L'autre jour (1), dans "Libération", aux pages dévolues aux (barbichus) "Rebonds", un triste mec a tranquillement craché qu'Alain Badiou serait antisémite.

Je ne sais pas si tu as noté comme, depuis quelques années, dès que des intellectuels un peu radicaux dénoncent les glauques dérives de l'époque, des petits clercs s'empressent de les salir - au moyen, toujours, du même dégueulasse procédé?

L'avantage de ces calomnies est (au moins) double.

D'une part, les insulteurs (se) donnent l'illusion de réfléchir aux mêmes hauteurs que leurs victimes.

(Ce qui, le plus souvent, n'est certes pas le cas.)

D'autre part, ils contribuent à la préservation de la pensée dominante - et ça, n'est-ce pas, c'est important: c'est le sésame qui peut leur ouvrir un accès au carré VIP (very important philosophes) des médias où l'on aime conchier, sous le commode couvert d'un goût pour le "débat", tout ce(ux) qui pense(nt) à gauche de Pierre Méhaignerie.

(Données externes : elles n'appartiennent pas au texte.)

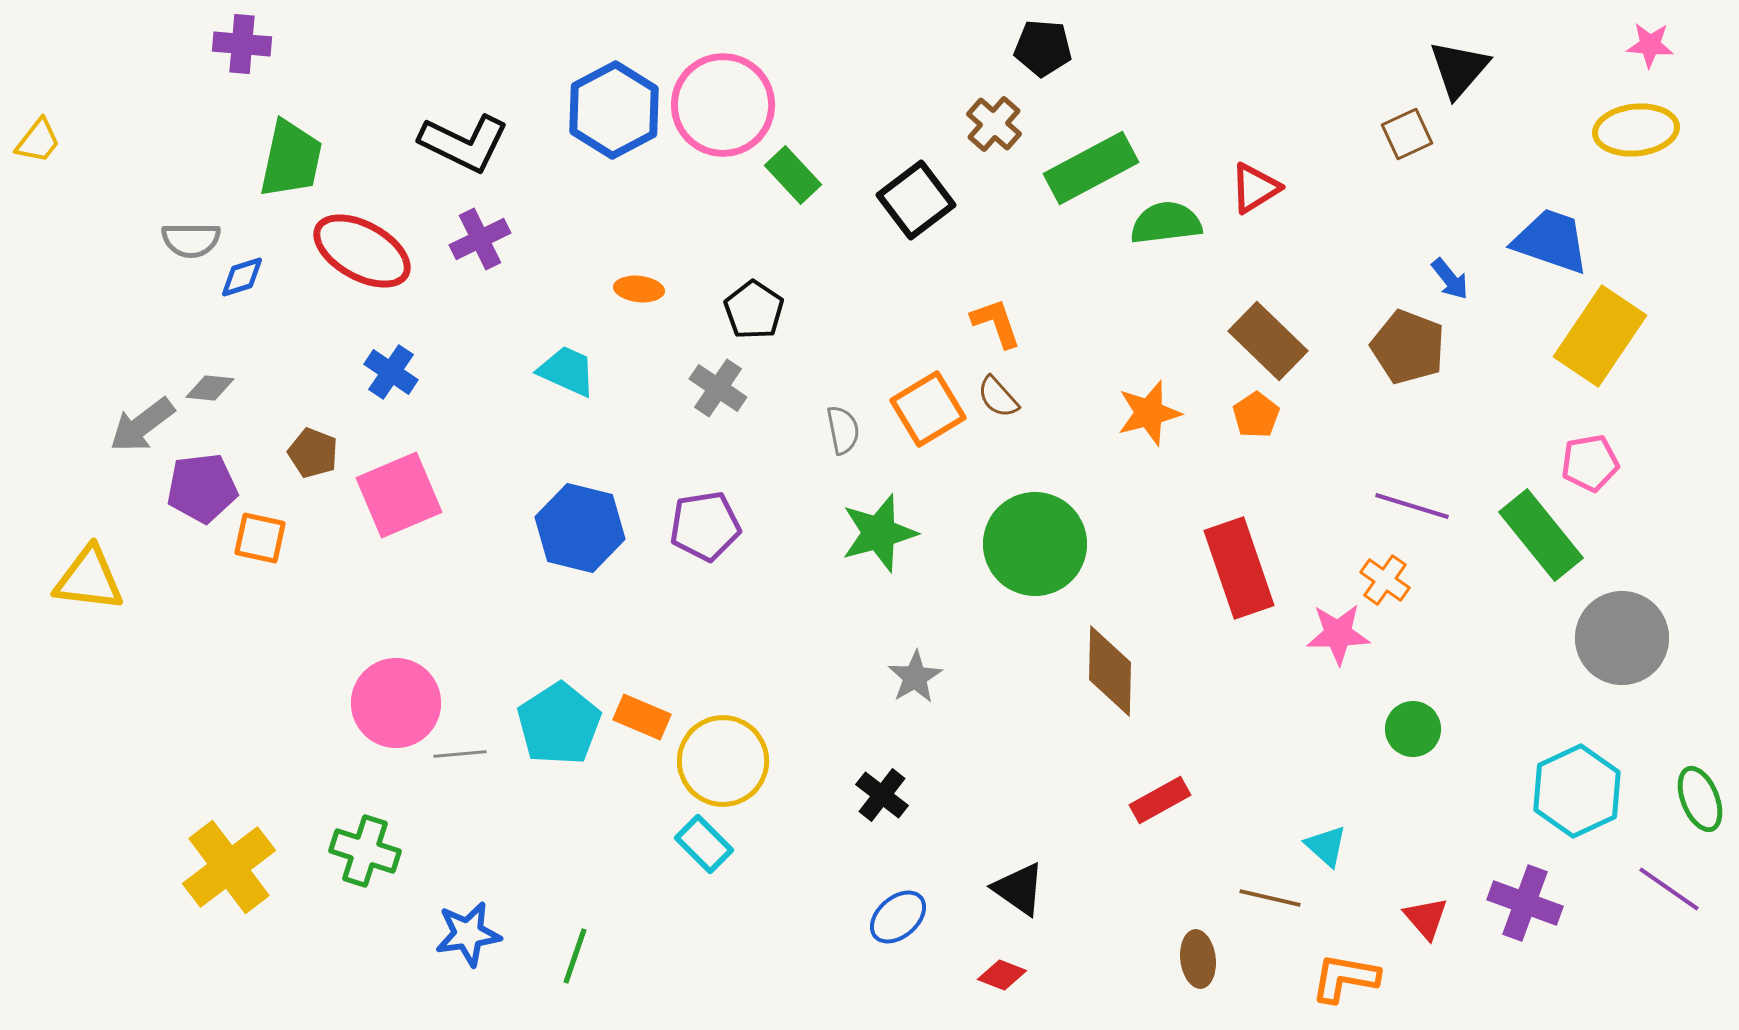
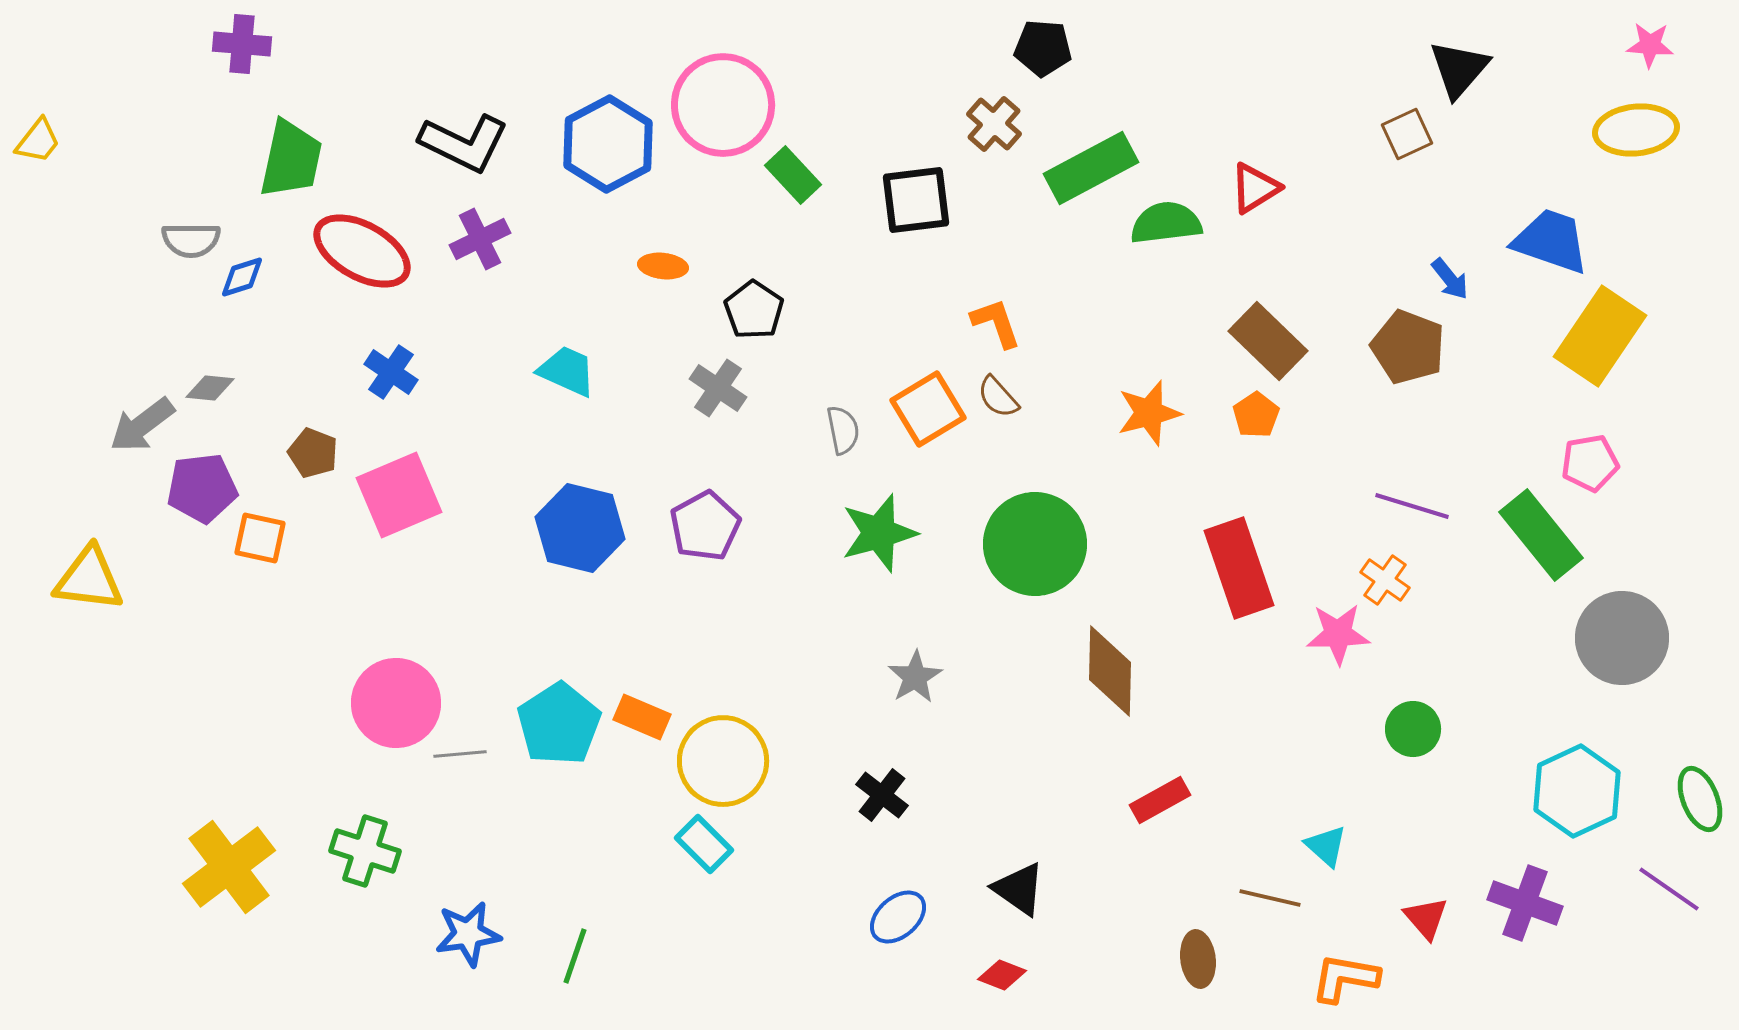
blue hexagon at (614, 110): moved 6 px left, 34 px down
black square at (916, 200): rotated 30 degrees clockwise
orange ellipse at (639, 289): moved 24 px right, 23 px up
purple pentagon at (705, 526): rotated 20 degrees counterclockwise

C'est ainsi que des Fouquier-Tinville du pauvre t'exposent depuis vingt ans que Chomsky est, parmi d'autres similaires joyeusetés, "négationniste".

C'est ainsi qu'ils te suggèrent éventuellement, et en toute décomplexion, que Bourdieu était "antisémite".

(Pourquoi se gêner, hein?)

C'est ainsi qu'aujourd'hui, obéissant toujours à la même pulsion, ils te suggèrent, cauteleux, que Badiou le serait aussi.

Naturellement: jamais Chomsky, jamais Bourdieu, jamais Badiou n'ont écrit la moindre ligne, le moindre mot qui puisse, même de très loin, justifier ces divagations infectes.

Bien au contraire.

Mais le terrorisme intellectuel ne s'embarrasse ni de la vérité, ni de la réalité: l'important, pour les accusateurs publics de la droite désinhibée, n'est pas ce que Chomsky écrit, ni ce que Bourdieu a démontré ou ce que dit vraiment Badiou - penses-tu.

En staliniens rigoureux, ils n'hésitent jamais à forger des preuves - à inventer ce que leurs victimes ont certainement voulu dire; quoiqu'elles ne l'aient jamais dit.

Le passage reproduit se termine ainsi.